== MATERIAL FOR THE TASK ==
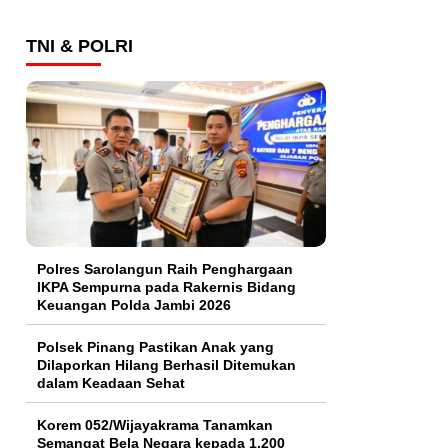
TNI & POLRI
Polres Sarolangun Raih Penghargaan
IKPA Sempurna pada Rakernis Bidang
Keuangan Polda Jambi 2026
Polsek Pinang Pastikan Anak yang
Dilaporkan Hilang Berhasil Ditemukan
dalam Keadaan Sehat
Korem 052/Wijayakrama Tanamkan
Semangat Bela Negara kepada 1.200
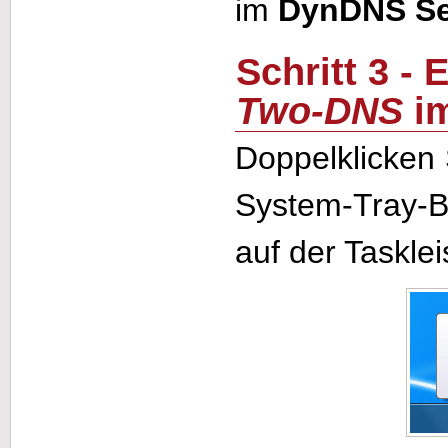
im
DynDNS Se
Schritt 3 -
Two-DNS
im
Doppelklicken
System-Tray-B
auf der Taskleis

== ABOUT THIS TASK ==
Repeat the data exactly, without the pictures.

== SOLUTION FOR THIS EXERCISE ==
TNI & POLRI
Polres Sarolangun Raih Penghargaan
IKPA Sempurna pada Rakernis Bidang
Keuangan Polda Jambi 2026
Polsek Pinang Pastikan Anak yang
Dilaporkan Hilang Berhasil Ditemukan
dalam Keadaan Sehat
Korem 052/Wijayakrama Tanamkan
Semangat Bela Negara kepada 1.200
im
DynDNS Se
Schritt 3 -
Two-DNS
im
Doppelklicken
System-Tray-B
auf der Taskleis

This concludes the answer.